Evolution of in-gap spectral weight in electron- and hole-doped Sr₂IrO₄ studied by time-resolved optical reflectivity

The 5d transition metal oxide Sr₂IrO₄ realizes an unusual J_eff = 1/2 antiferromagnetic Mott insulating ground state that is stabilized by an interplay of strong spin-orbit coupling and on-site Coulomb repulsion. Motivated by its structural and magnetic similarities to La₂CuO₄ - the parent compound of cuprate high-Tc superconductors - there have recently been intensive efforts to study the electron-doped (Sr_1-xLa_x)₂IrO₄ series and the hole-doped Sr₂Ir_1-xRh_xO₄ series. In both cases, light substitution levels trigger a collapse of long-range antiferromagnetic order and an emergence of unusual metallic states with residual pseudogaps.

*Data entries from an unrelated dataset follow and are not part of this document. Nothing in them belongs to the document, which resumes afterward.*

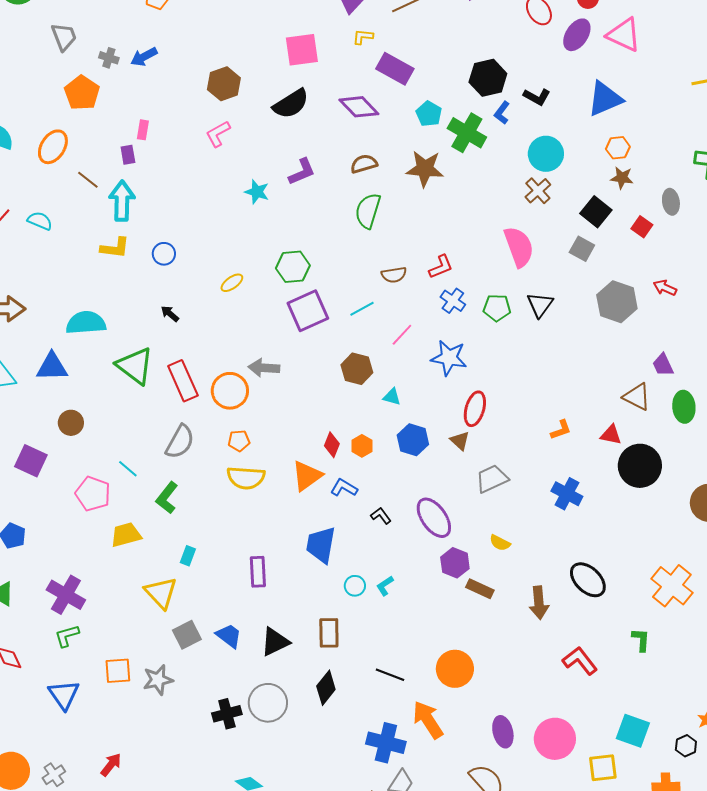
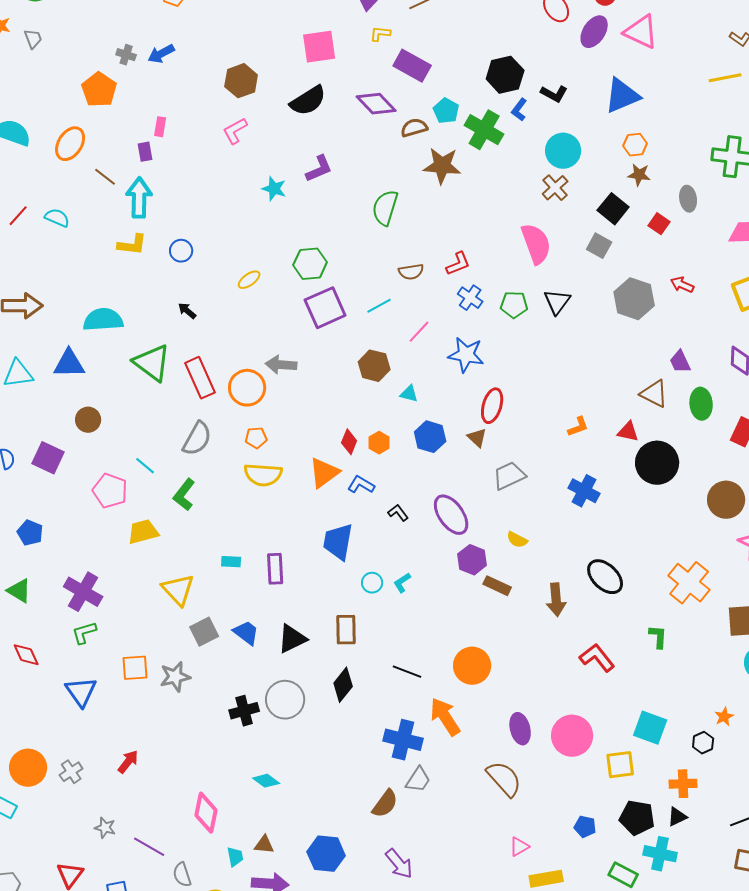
gray trapezoid: (64, 37) -> (33, 39), moved, size x0.7
brown semicircle: (364, 164) -> (414, 128), moved
cyan rectangle: (188, 556) -> (231, 562), moved, turned 72

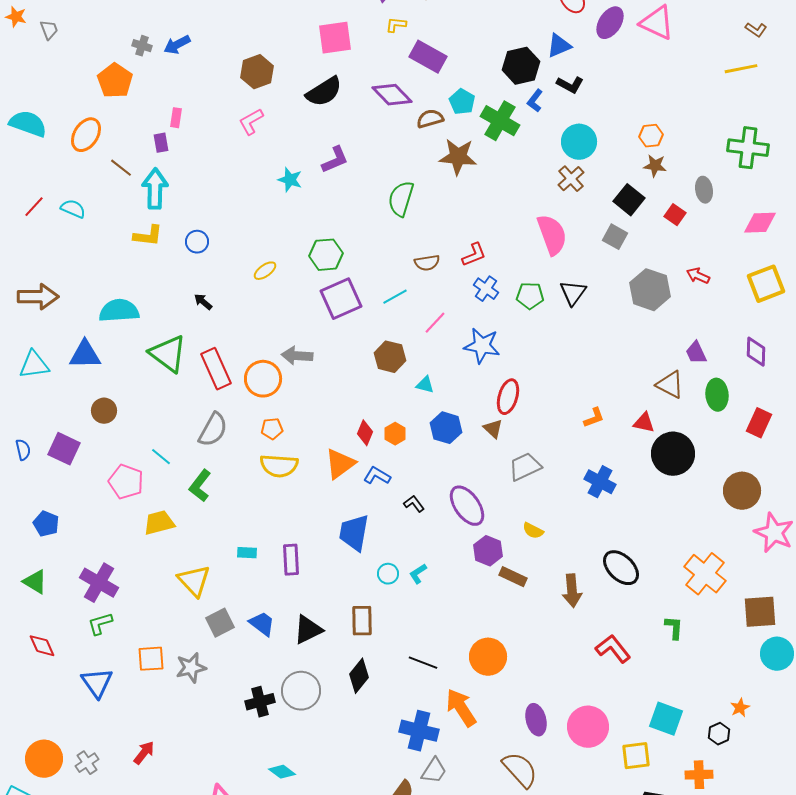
blue triangle: (622, 96) -> (559, 46), moved, size x0.7

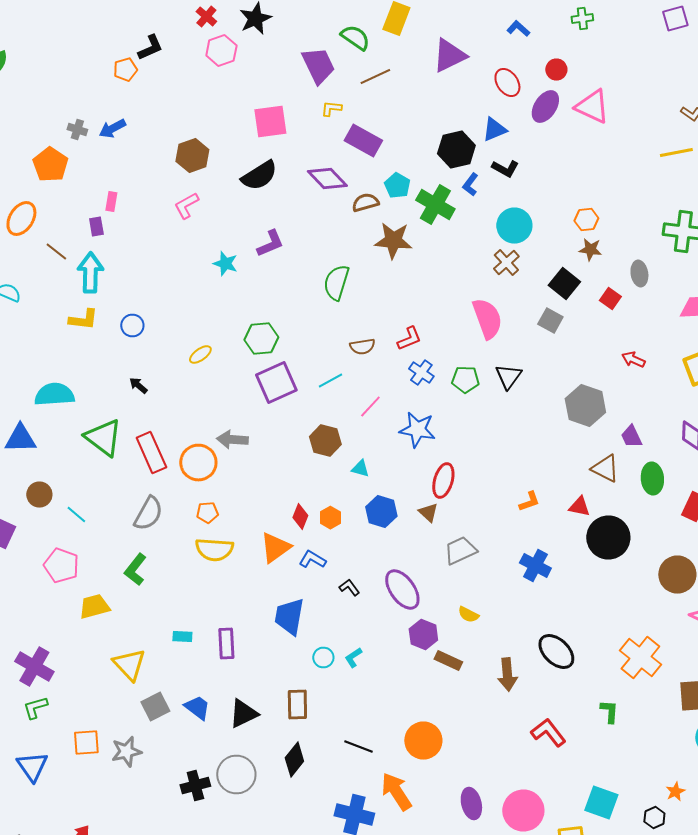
gray hexagon: (650, 290) -> (585, 406), moved
cyan line: (161, 457) -> (76, 514), moved

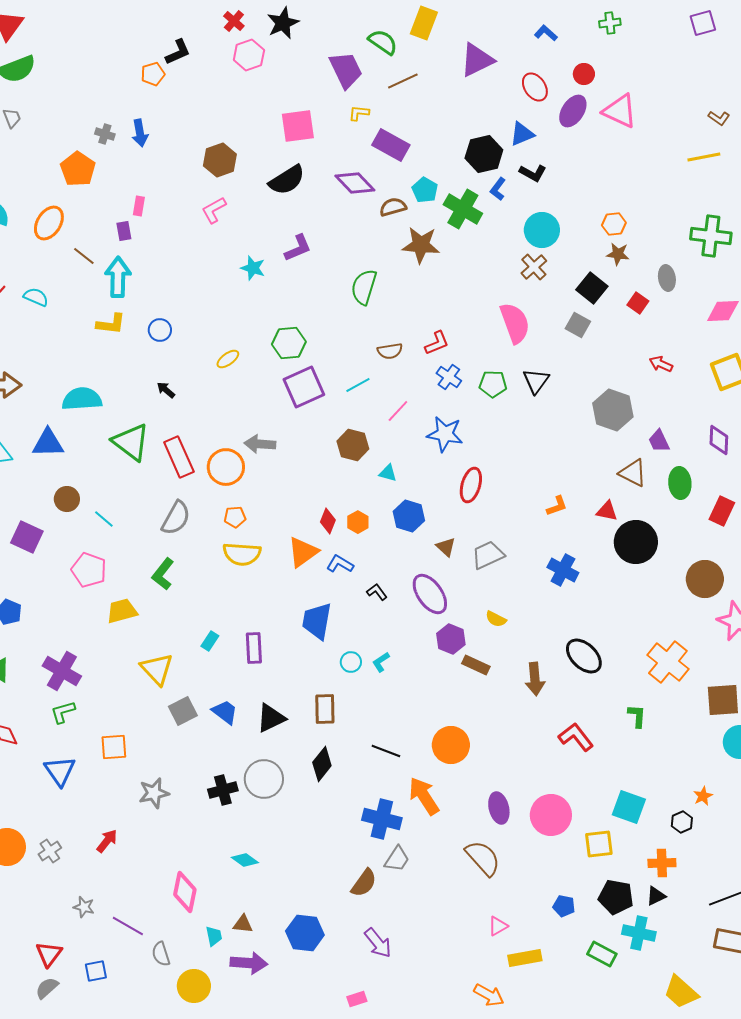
blue arrow: (112, 128) -> (140, 133), turned -72
brown triangle: (428, 512) -> (446, 547), moved
cyan rectangle: (182, 636) -> (210, 641), turned -60
gray star: (126, 752) -> (154, 793), moved

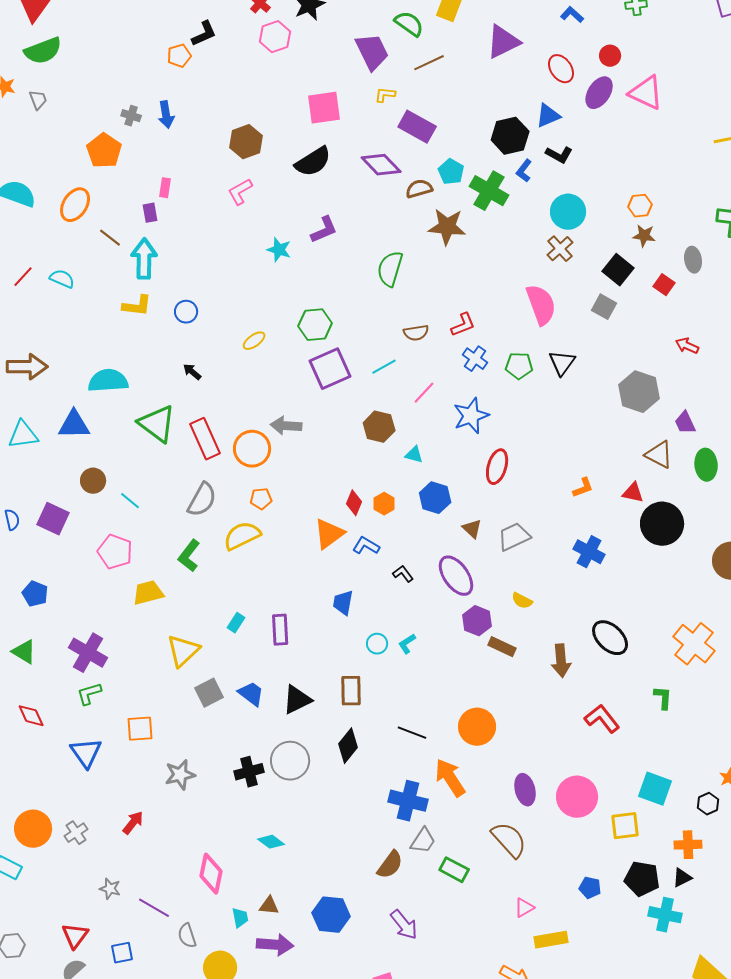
blue star: (445, 434) -> (471, 416), turned -30
yellow semicircle: (242, 554) -> (242, 536), moved, turned 150
blue trapezoid: (317, 621) -> (343, 603), size x0.7
yellow triangle: (157, 669) -> (183, 651), turned 30
green rectangle: (602, 954) -> (454, 870), moved

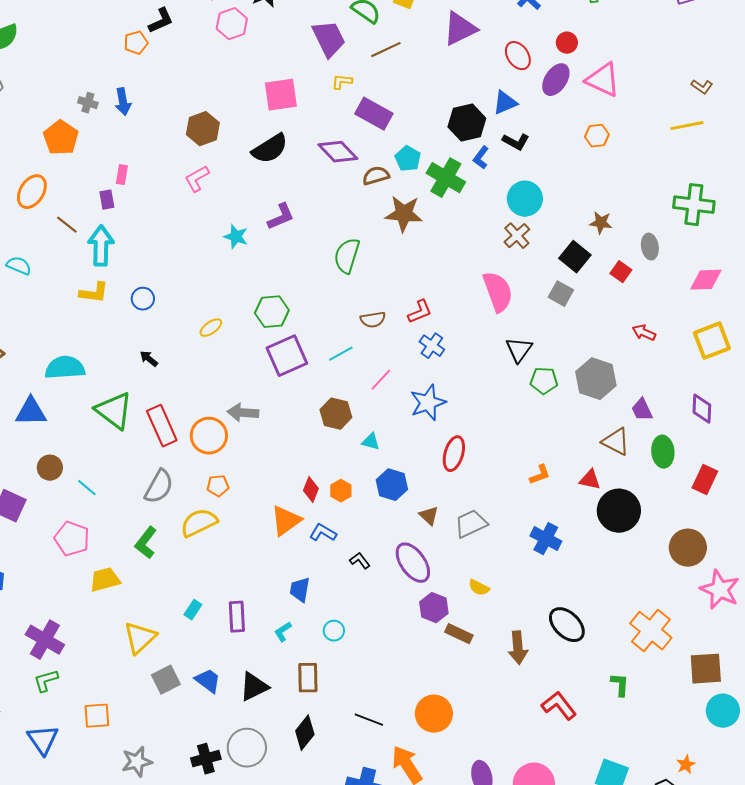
orange hexagon: (640, 206) -> (597, 136), moved
green pentagon: (519, 366) -> (544, 381), moved
cyan L-shape: (407, 644) -> (283, 632), moved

Here we study the doping evolution of the electronic density of states in both (Sr_1-xLa_x)₂IrO₄ and Sr₂Ir_1-xRh_xO₄ using ultrafast time-resolved optical reflectivity. Our results reveal a similar development of in-gap states and a shifting of the chemical potential upon crossing over from Mott insulator to metal on both electron- and hole-doped sides of the phase diagram.